--- Supplied material ---

──────────

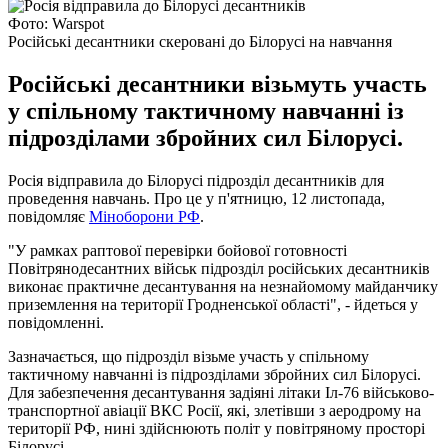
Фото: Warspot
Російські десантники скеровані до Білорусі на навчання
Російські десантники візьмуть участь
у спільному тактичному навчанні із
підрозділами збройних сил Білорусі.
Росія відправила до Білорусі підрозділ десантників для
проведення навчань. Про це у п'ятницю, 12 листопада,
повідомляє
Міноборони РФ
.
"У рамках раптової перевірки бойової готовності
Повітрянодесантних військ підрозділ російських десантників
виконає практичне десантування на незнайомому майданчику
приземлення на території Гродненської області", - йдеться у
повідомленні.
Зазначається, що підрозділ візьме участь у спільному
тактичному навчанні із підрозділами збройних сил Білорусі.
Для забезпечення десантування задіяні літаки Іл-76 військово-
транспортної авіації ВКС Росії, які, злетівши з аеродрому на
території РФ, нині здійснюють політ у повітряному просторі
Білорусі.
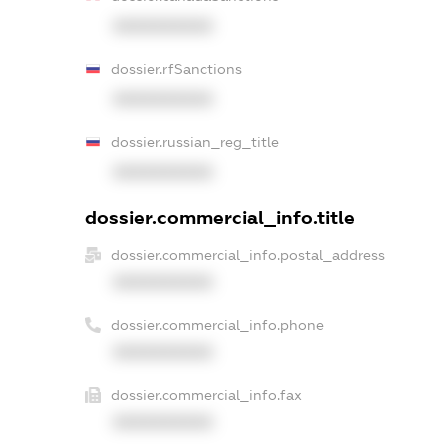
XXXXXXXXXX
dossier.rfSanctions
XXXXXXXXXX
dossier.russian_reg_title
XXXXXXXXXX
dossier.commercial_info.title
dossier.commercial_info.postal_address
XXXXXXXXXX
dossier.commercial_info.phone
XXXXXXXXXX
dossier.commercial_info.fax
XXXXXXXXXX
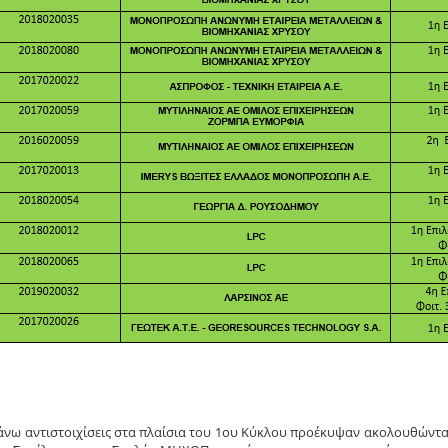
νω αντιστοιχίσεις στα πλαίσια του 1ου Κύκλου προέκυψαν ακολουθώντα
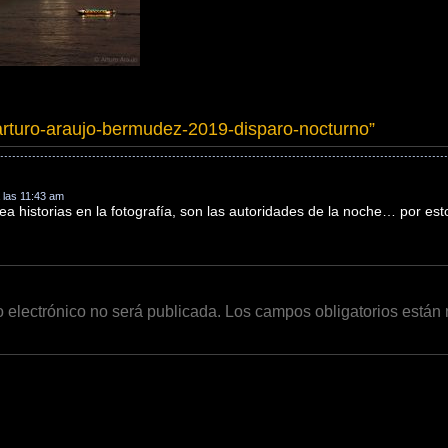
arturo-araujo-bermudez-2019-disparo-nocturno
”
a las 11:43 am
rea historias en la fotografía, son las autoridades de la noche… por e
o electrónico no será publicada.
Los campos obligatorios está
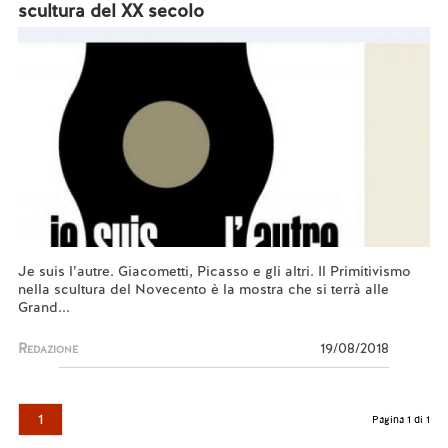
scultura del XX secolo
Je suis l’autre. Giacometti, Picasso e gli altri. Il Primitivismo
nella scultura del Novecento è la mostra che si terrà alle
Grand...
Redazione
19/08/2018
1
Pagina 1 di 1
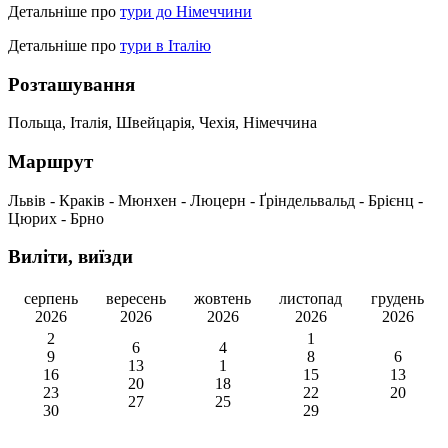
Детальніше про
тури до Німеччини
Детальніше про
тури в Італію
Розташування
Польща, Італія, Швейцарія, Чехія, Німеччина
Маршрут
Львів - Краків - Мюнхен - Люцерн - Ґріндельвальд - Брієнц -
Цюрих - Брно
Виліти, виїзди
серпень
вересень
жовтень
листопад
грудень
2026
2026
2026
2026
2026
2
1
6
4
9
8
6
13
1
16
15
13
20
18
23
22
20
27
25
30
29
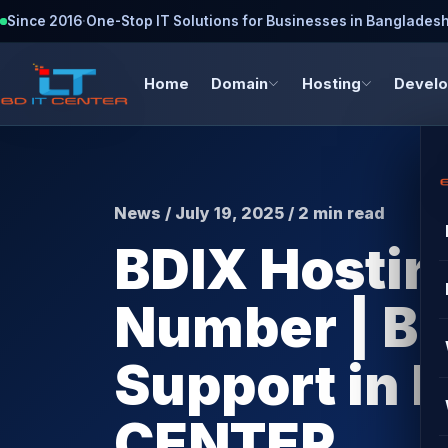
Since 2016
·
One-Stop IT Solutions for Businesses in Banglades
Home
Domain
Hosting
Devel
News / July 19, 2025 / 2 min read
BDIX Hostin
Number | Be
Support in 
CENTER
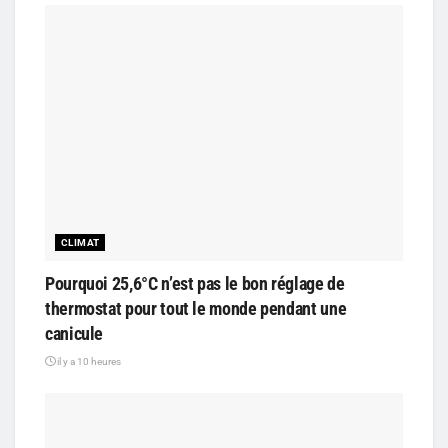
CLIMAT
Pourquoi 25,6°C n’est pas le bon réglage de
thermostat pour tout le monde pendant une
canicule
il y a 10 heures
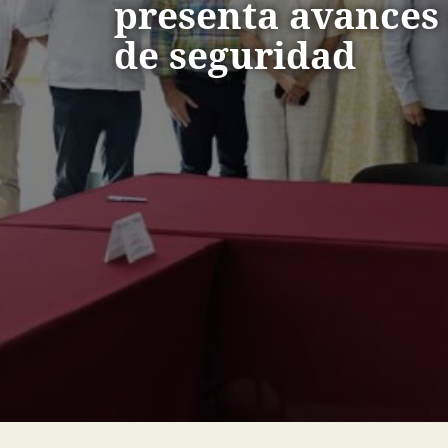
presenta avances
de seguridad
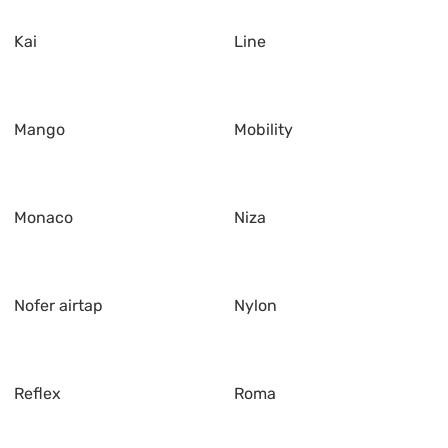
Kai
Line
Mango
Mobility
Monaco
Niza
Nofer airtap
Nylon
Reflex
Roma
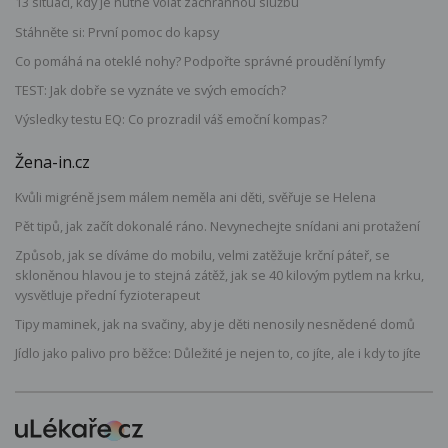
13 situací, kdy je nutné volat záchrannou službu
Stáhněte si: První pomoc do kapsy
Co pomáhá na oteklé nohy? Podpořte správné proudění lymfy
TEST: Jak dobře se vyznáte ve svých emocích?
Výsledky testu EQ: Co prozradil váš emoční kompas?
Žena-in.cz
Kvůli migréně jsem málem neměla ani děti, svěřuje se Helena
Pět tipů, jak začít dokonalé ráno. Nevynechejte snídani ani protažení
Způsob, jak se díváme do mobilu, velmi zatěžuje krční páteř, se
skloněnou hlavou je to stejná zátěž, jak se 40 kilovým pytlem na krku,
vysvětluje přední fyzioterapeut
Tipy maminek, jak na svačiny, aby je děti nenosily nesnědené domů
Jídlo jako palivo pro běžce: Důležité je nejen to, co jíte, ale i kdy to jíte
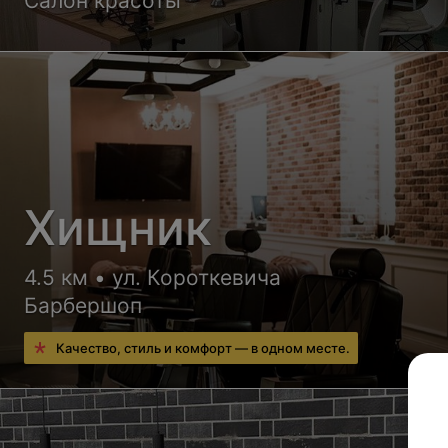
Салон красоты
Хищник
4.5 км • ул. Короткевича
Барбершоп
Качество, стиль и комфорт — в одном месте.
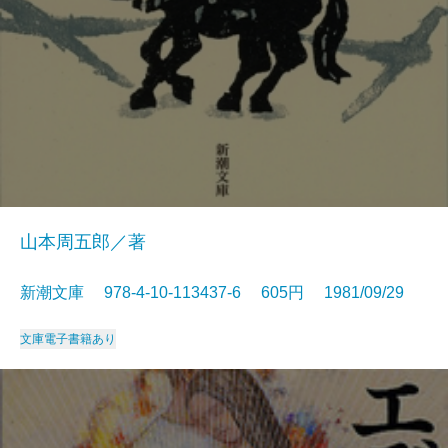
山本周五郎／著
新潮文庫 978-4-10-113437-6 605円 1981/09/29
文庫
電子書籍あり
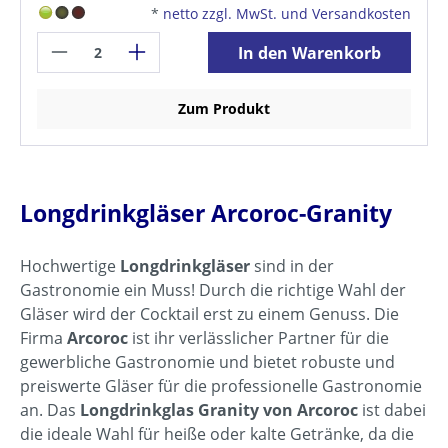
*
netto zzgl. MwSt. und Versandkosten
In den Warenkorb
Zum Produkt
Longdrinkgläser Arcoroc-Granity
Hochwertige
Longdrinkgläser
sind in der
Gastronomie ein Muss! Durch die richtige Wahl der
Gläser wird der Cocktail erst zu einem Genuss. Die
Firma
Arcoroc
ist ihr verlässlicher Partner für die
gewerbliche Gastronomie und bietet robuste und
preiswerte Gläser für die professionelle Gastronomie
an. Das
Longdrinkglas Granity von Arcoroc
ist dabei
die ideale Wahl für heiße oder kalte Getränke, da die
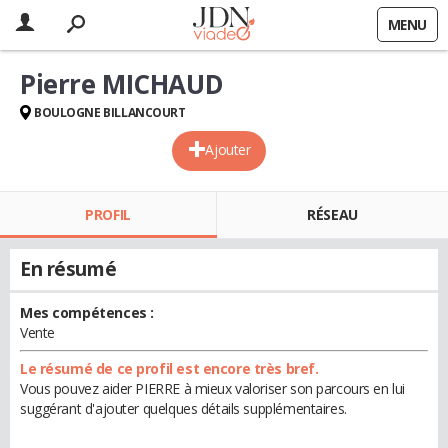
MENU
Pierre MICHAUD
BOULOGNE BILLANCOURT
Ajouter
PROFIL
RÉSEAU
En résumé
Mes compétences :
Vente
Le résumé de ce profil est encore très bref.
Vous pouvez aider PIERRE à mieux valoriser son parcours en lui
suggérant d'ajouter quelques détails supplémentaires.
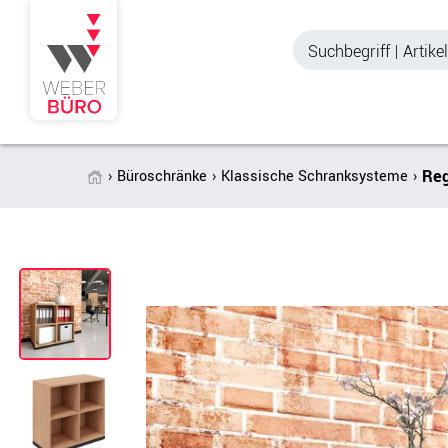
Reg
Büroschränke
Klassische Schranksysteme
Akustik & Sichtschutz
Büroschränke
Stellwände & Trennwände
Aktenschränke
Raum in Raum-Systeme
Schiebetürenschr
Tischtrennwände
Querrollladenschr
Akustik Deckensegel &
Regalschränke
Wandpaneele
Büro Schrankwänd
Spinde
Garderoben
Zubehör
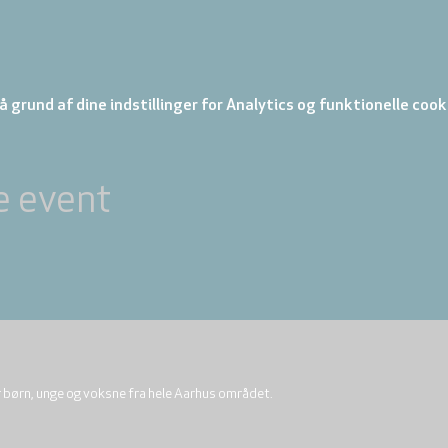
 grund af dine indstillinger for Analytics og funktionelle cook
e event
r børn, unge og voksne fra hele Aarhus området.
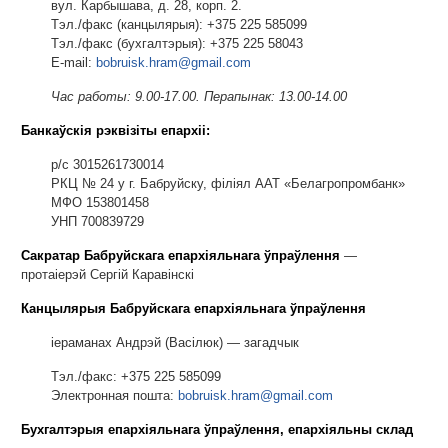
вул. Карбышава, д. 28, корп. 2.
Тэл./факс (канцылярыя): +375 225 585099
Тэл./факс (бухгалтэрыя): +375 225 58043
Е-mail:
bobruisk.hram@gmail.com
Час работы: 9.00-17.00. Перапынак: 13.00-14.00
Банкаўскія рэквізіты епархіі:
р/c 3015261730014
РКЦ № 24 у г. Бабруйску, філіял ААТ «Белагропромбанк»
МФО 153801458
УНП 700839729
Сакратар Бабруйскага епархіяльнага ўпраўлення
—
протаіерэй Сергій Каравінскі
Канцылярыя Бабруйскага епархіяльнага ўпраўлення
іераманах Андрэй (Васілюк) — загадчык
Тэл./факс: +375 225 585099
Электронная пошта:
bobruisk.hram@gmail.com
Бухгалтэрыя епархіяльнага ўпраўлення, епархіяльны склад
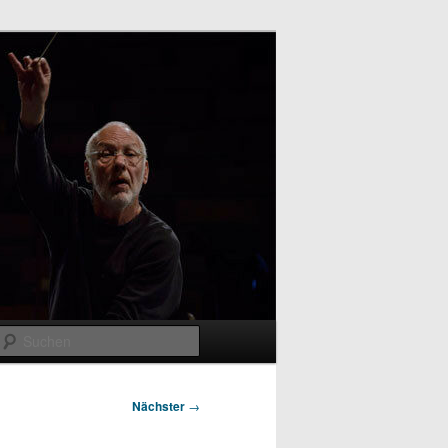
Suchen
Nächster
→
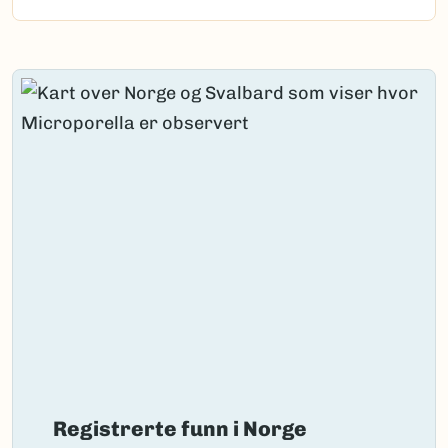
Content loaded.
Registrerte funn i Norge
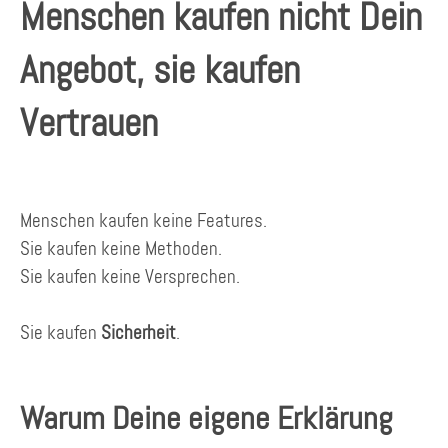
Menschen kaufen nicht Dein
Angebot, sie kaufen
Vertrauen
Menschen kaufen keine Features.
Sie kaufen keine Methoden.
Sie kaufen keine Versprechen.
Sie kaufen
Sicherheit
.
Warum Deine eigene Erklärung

──────────

Restate each record from above word for word, excluding any picture it holds.

--- Your response ---
Фото: Warspot
Російські десантники скеровані до Білорусі на навчання
Російські десантники візьмуть участь
у спільному тактичному навчанні із
підрозділами збройних сил Білорусі.
Росія відправила до Білорусі підрозділ десантників для
проведення навчань. Про це у п'ятницю, 12 листопада,
повідомляє
Міноборони РФ
.
"У рамках раптової перевірки бойової готовності
Повітрянодесантних військ підрозділ російських десантників
виконає практичне десантування на незнайомому майданчику
приземлення на території Гродненської області", - йдеться у
повідомленні.
Зазначається, що підрозділ візьме участь у спільному
тактичному навчанні із підрозділами збройних сил Білорусі.
Для забезпечення десантування задіяні літаки Іл-76 військово-
транспортної авіації ВКС Росії, які, злетівши з аеродрому на
території РФ, нині здійснюють політ у повітряному просторі
Білорусі.
XXXXXXXXXX
dossier.rfSanctions
XXXXXXXXXX
dossier.russian_reg_title
XXXXXXXXXX
dossier.commercial_info.title
dossier.commercial_info.postal_address
XXXXXXXXXX
dossier.commercial_info.phone
XXXXXXXXXX
dossier.commercial_info.fax
XXXXXXXXXX
νω αντιστοιχίσεις στα πλαίσια του 1ου Κύκλου προέκυψαν ακολουθώντα
arturo-araujo-bermudez-2019-disparo-nocturno
”
a las 11:43 am
rea historias en la fotografía, son las autoridades de la noche… por e
o electrónico no será publicada.
Los campos obligatorios está
scultura del XX secolo
Je suis l’autre. Giacometti, Picasso e gli altri. Il Primitivismo
nella scultura del Novecento è la mostra che si terrà alle
Grand...
Redazione
19/08/2018
1
Pagina 1 di 1
Детальніше про
тури до Німеччини
Детальніше про
тури в Італію
Розташування
Польща, Італія, Швейцарія, Чехія, Німеччина
Маршрут
Львів - Краків - Мюнхен - Люцерн - Ґріндельвальд - Брієнц -
Цюрих - Брно
Виліти, виїзди
серпень
вересень
жовтень
листопад
грудень
2026
2026
2026
2026
2026
2
1
6
4
9
8
6
13
1
16
15
13
20
18
23
22
20
27
25
30
29
Since 2016
·
One-Stop IT Solutions for Businesses in Banglades
Home
Domain
Hosting
Devel
News / July 19, 2025 / 2 min read
BDIX Hostin
Number | Be
Support in 
CENTER
CLIMAT
Pourquoi 25,6°C n’est pas le bon réglage de
thermostat pour tout le monde pendant une
canicule
il y a 10 heures
presenta avances
de seguridad
Kai
Line
Mango
Mobility
Monaco
Niza
Nofer airtap
Nylon
Reflex
Roma
13 situací, kdy je nutné volat záchrannou službu
Stáhněte si: První pomoc do kapsy
Co pomáhá na oteklé nohy? Podpořte správné proudění lymfy
TEST: Jak dobře se vyznáte ve svých emocích?
Výsledky testu EQ: Co prozradil váš emoční kompas?
Žena-in.cz
Kvůli migréně jsem málem neměla ani děti, svěřuje se Helena
Pět tipů, jak začít dokonalé ráno. Nevynechejte snídani ani protažení
Způsob, jak se díváme do mobilu, velmi zatěžuje krční páteř, se
skloněnou hlavou je to stejná zátěž, jak se 40 kilovým pytlem na krku,
vysvětluje přední fyzioterapeut
Tipy maminek, jak na svačiny, aby je děti nenosily nesnědené domů
Jídlo jako palivo pro běžce: Důležité je nejen to, co jíte, ale i kdy to jíte
Салон красоты
Хищник
4.5 км • ул. Короткевича
Барбершоп
Качество, стиль и комфорт — в одном месте.
山本周五郎／著
新潮文庫 978-4-10-113437-6 605円 1981/09/29
文庫
電子書籍あり
*
netto zzgl. MwSt. und Versandkosten
In den Warenkorb
Zum Produkt
Longdrinkgläser Arcoroc-Granity
Hochwertige
Longdrinkgläser
sind in der
Gastronomie ein Muss! Durch die richtige Wahl der
Gläser wird der Cocktail erst zu einem Genuss. Die
Firma
Arcoroc
ist ihr verlässlicher Partner für die
gewerbliche Gastronomie und bietet robuste und
preiswerte Gläser für die professionelle Gastronomie
an. Das
Longdrinkglas Granity von Arcoroc
ist dabei
die ideale Wahl für heiße oder kalte Getränke, da die
MENU
Pierre MICHAUD
BOULOGNE BILLANCOURT
Ajouter
PROFIL
RÉSEAU
En résumé
Mes compétences :
Vente
Le résumé de ce profil est encore très bref.
Vous pouvez aider PIERRE à mieux valoriser son parcours en lui
suggérant d'ajouter quelques détails supplémentaires.
Reg
Büroschränke
Klassische Schranksysteme
Akustik & Sichtschutz
Büroschränke
Stellwände & Trennwände
Aktenschränke
Raum in Raum-Systeme
Schiebetürenschr
Tischtrennwände
Querrollladenschr
Akustik Deckensegel &
Regalschränke
Wandpaneele
Büro Schrankwänd
Spinde
Garderoben
Zubehör
 grund af dine indstillinger for Analytics og funktionelle cook
e event
r børn, unge og voksne fra hele Aarhus området.
вул. Карбышава, д. 28, корп. 2.
Тэл./факс (канцылярыя): +375 225 585099
Тэл./факс (бухгалтэрыя): +375 225 58043
Е-mail:
bobruisk.hram@gmail.com
Час работы: 9.00-17.00. Перапынак: 13.00-14.00
Банкаўскія рэквізіты епархіі:
р/c 3015261730014
РКЦ № 24 у г. Бабруйску, філіял ААТ «Белагропромбанк»
МФО 153801458
УНП 700839729
Сакратар Бабруйскага епархіяльнага ўпраўлення
—
протаіерэй Сергій Каравінскі
Канцылярыя Бабруйскага епархіяльнага ўпраўлення
іераманах Андрэй (Васілюк) — загадчык
Тэл./факс: +375 225 585099
Электронная пошта:
bobruisk.hram@gmail.com
Бухгалтэрыя епархіяльнага ўпраўлення, епархіяльны склад
Suchen
Nächster
→
Content loaded.
Registrerte funn i Norge
Menschen kaufen nicht Dein
Angebot, sie kaufen
Vertrauen
Menschen kaufen keine Features.
Sie kaufen keine Methoden.
Sie kaufen keine Versprechen.
Sie kaufen
Sicherheit
.
Warum Deine eigene Erklärung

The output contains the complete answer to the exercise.